Choosing the Right Test Method
Use test_method = "t" when:
- Sample sizes are moderate to large (n ≥ 15 per group)
- You want the fastest computation
- The relative effect estimate is not near the boundaries (0 or 1)
Use test_method = "logit" when:
- The relative effect estimate is close to 0 or 1
- You need confidence intervals guaranteed to stay within [0, 1]
- Sample sizes are moderate to large
Use test_method = "perm" when:
- Sample sizes are small (n < 15 per group)
- You want better Type I error control in small samples
- Precision is more important than computational speed
Note that the permutation approach can be computationally intensive for large datasets. Additionally, with a permutation test you may observe situations where the confidence interval and the p-value would yield different conclusions.
Non-Inferiority Testing
The Brunner-Munzel test can be used for non-inferiority testing in clinical trials with ordered categorical data (Munzel & Hauschke, 2003). By setting appropriate bounds, you can test whether a new treatment is not relevantly inferior to a standard:
# Example: test non-inferiority with lower bound of 0.35
# (i.e., the new treatment should not be substantially worse)

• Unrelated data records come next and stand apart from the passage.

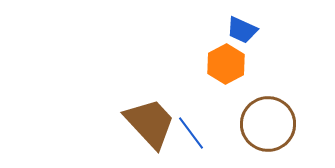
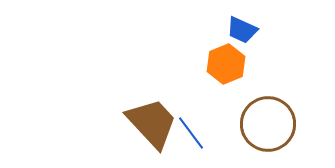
orange hexagon: rotated 6 degrees clockwise
brown trapezoid: moved 2 px right
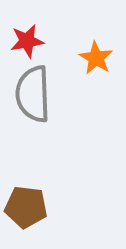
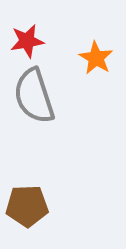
gray semicircle: moved 1 px right, 2 px down; rotated 16 degrees counterclockwise
brown pentagon: moved 1 px right, 1 px up; rotated 9 degrees counterclockwise
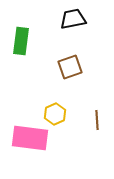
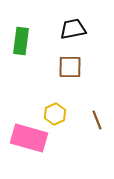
black trapezoid: moved 10 px down
brown square: rotated 20 degrees clockwise
brown line: rotated 18 degrees counterclockwise
pink rectangle: moved 1 px left; rotated 9 degrees clockwise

brunner_munzel(formula = extra ~ group,
data = sleep,
alternative = "greater",
mu = 0.35)## Sample size in at least one group is small. Permutation test (test_method = 'perm') is highly recommended.
##
## Two-sample Brunner-Munzel test
##
## data: extra by group
## t = -0.83161, df = 16.898, p-value = 0.7914
## alternative hypothesis: true relative effect is greater than 0.35
## 95 percent confidence interval:
## 0.0562039 1.0000000
## sample estimates:
## P(1>2) + .5*P(1=2)
## 0.255
Resampling Methods: Bootstrapping and Permutation
Resampling methods provide robust alternatives to parametric t-tests by using the data itself to approximate the sampling distribution of the test statistic. TOSTER offers two complementary resampling approaches: bootstrapping and permutation testing. While both methods relax distributional assumptions, they differ in their mechanics and are suited to different situations.
Conceptual Overview
Bootstrapping resamples with replacement from the observed data to estimate the variability of a statistic. The bootstrap distribution approximates what we would see if we could repeatedly sample from the true population. This approach is particularly useful when you want confidence intervals and effect size estimates alongside your p-values.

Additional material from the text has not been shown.